I have read your argument. If I am understanding you correctly, you are claiming that
new-sbjust can be proved with just propositional calculus. I remain unconvinced of this. Further, I believe it is provable that it is not. In this post I wish to explain (1) the proof of this and (2) what goes wrong with the informal argument for
new-sbjust you presented. These might be done in either order. I will show the proof first.

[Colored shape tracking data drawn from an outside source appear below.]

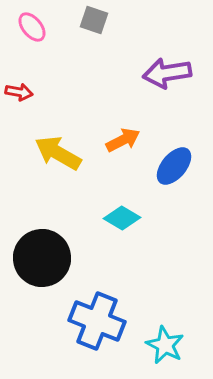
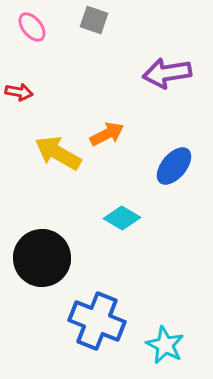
orange arrow: moved 16 px left, 6 px up
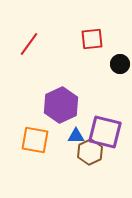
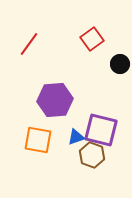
red square: rotated 30 degrees counterclockwise
purple hexagon: moved 6 px left, 5 px up; rotated 20 degrees clockwise
purple square: moved 4 px left, 2 px up
blue triangle: moved 1 px down; rotated 18 degrees counterclockwise
orange square: moved 3 px right
brown hexagon: moved 2 px right, 3 px down; rotated 15 degrees counterclockwise
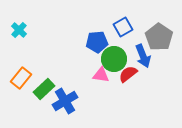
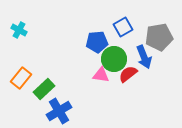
cyan cross: rotated 14 degrees counterclockwise
gray pentagon: rotated 28 degrees clockwise
blue arrow: moved 1 px right, 1 px down
blue cross: moved 6 px left, 10 px down
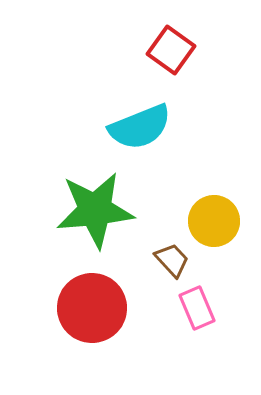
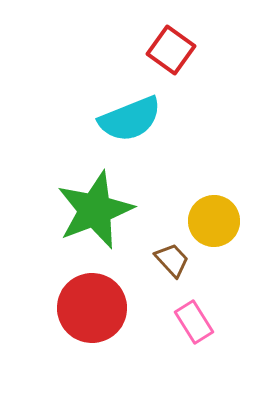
cyan semicircle: moved 10 px left, 8 px up
green star: rotated 16 degrees counterclockwise
pink rectangle: moved 3 px left, 14 px down; rotated 9 degrees counterclockwise
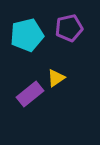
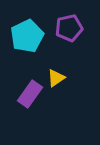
cyan pentagon: moved 1 px down; rotated 12 degrees counterclockwise
purple rectangle: rotated 16 degrees counterclockwise
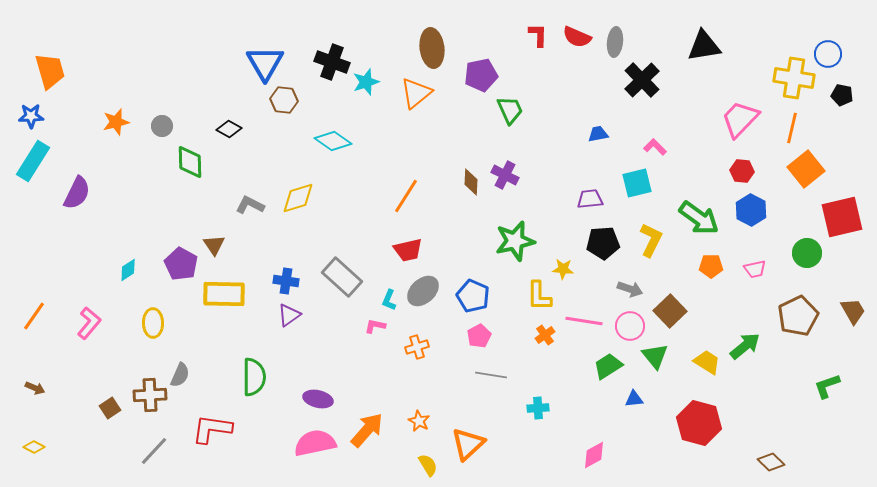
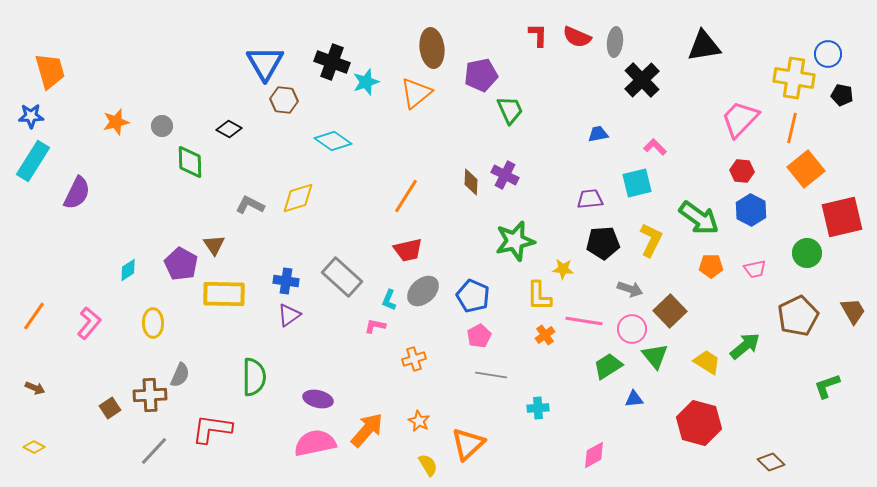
pink circle at (630, 326): moved 2 px right, 3 px down
orange cross at (417, 347): moved 3 px left, 12 px down
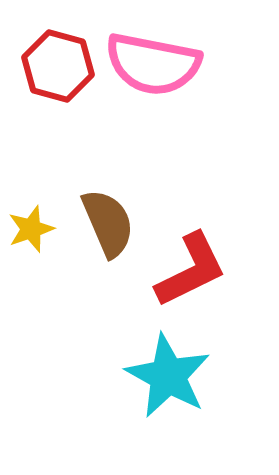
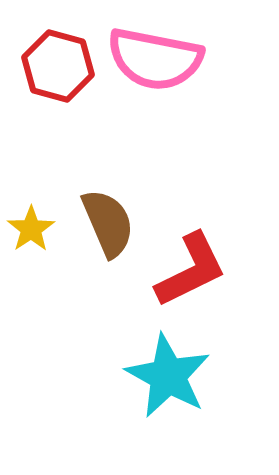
pink semicircle: moved 2 px right, 5 px up
yellow star: rotated 15 degrees counterclockwise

(1) The proof is based, first, on the observation that propositional calculus does not know what the universal quantifier is, and so as far as it is concerned,
A. x ph is just a wff that depends on
x and
ph somehow. So, it would be possible to interpret
A. x ph as any formula we like that depends on
x and
ph. In particular we can interpret it as just
ph. To make this more precise, suppose we have a proof of
new-sbjust just from
ax-mp,
ax-1,
ax-2, ax-3,
df-bi, and df-an. If we replace every instance of
A. X PH -- where
X is an arbitrary setvar expression and
PH is an arbitrary wff expression -- with just
PH, we will still have a valid proof. Or, to specify this in even more detail, every usage of the syntactic axiom
wal will have a
$f hypothesis proving
wff PH. In the list of labels constituting the proof of
new-sbjust, we replace the proof of
wff A. X PH with the proof of
wff PH. The end result of this will be a proof of
|- (
( ( y = t -> ( x = y -> ph ) )
/\ ( z = t -> ( x = z -> ph ) ) ) <->
( ( w = t -> ( x = w -> ph ) )
/\ ( u = t -> ( x = u -> ph ) ) ) )
This is not a theorem of FOL and is false in general. But we can go even further than this. There are eight equality expressions in this formula:
y = t
x = y
z = t
x = z
w = t
x = w
u = t
x = u
A similar procedure allows us to replace
y = t with, say,
ps. (Replace the proof of
wff y = t with the single label
wps, which asserts
wff ps.) Nothing is stopping us from replacing all eight expressions with different wff variables, but it will suffice to replace the first four with
ps and the last four with
ch. This will give us a proof of
|- (
( ( ps -> ( ps -> ph ) )
/\ ( ps -> ( ps -> ph ) ) ) <->
( ( ch -> ( ch -> ph ) )
/\ ( ch -> ( ch -> ph ) ) ) )
This is not a tautology (it simplifies to
|- ( ( ps -> ph ) <-> ( ch -> ph ) ) ). But the theorems of propositional calculus are exactly the tautologies, so we have reached a contradiction.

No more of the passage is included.